How To Opimize kubernets Pod CPU And Memory Utilization?

Last Updated : 15 Mar, 2024

Before we dive into boosting your Kubernetes pod performance, let’s take a moment to understand the key players in this orchestration symphony. In the world of Kubernetes, pods are used to run containers, which are the smallest units of computing in Kubernetes.
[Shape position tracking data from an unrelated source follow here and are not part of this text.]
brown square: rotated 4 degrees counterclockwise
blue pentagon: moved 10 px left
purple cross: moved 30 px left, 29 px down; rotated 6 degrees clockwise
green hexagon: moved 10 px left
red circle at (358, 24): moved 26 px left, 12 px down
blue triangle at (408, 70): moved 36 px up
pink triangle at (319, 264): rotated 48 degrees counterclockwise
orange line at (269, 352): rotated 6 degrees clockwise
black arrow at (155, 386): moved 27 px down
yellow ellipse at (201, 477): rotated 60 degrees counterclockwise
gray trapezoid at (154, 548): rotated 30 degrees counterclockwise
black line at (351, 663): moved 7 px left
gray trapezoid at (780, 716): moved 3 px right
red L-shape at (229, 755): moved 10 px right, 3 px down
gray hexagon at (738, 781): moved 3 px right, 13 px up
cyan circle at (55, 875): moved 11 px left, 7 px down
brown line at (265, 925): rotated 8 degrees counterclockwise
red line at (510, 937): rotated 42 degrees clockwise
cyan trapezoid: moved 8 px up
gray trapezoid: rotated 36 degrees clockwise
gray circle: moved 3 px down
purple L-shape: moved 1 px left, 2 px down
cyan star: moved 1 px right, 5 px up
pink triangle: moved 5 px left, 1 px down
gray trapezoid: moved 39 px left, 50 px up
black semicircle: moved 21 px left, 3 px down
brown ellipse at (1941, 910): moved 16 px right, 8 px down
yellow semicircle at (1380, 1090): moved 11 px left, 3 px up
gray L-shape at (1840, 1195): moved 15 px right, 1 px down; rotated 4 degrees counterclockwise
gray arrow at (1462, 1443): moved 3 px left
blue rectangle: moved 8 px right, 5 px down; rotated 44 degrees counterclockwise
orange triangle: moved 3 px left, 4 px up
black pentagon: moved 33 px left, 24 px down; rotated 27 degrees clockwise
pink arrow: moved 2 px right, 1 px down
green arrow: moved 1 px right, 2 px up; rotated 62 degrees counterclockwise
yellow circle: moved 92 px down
When working with Kubernetes, optimizing pod CPU and memory utilization is crucial for several reasons:

Cost Efficiency: Proper utilization prevents over-provisioning, reducing infrastructure costs
Performance: Ensures applications run smoothly by avoiding resource bottlenecks.
Scalability: Optimizing resource utilization allows you to scale your applications more effectively, making better use of the resources available in your cluster.
Reliability: Prevents resource exhaustion and potential downtime
Resource Management: Kubernetes provides features for managing resources, such as resource requests and limits, which can be optimized to ensure that your applications get the resources they need without wasting resources.

In the Pod Yaml file, we specify the resource requests and limits for CPU and memory, which define the amount of each resource that the pod needs and the maximum it can use.

EX:

apiVersion: v1
kind: Pod
metadata:
  name: frontend
spec:
  containers:
  - name: app
    image: images.example/app:v4
    resources:
      requests:
        memory: "64Mi"
        cpu: "250m"
      limits:
        memory: "128Mi"
        cpu: "500m"

We have a java application and we are running inside the pod using kubernetes how can we specify the resources min and max to optimize the application level memory resources.

Two flag we need to set up in the java – jar command

Xms – Xms is minimum heap size which is allocated to initilization of JVM in java.
Xmx – Xmx is the maximum heap size that JVM can use

While writing the code, we can use Google Pub/Sub properties to set the thread pool and thread count, which can help optimize CPU and Memory usage in pods.

Horizontal Pod Autoscaler ( HPA )

HPA is a Kubernetes feature that automatically adjusts the number of running pods in a deployment or replica set based on the observed CPU utlilization or custom metrics.

Automatic Scaling: HPA monitors CPU usage and adjusts pod numbers for optimal performance, without manual intervention.
Efficient Resource Use: HPA dynamically adjusts pod numbers to match demand, preventing over-provisioning ( costly ) or under-provisioning ( performance issues )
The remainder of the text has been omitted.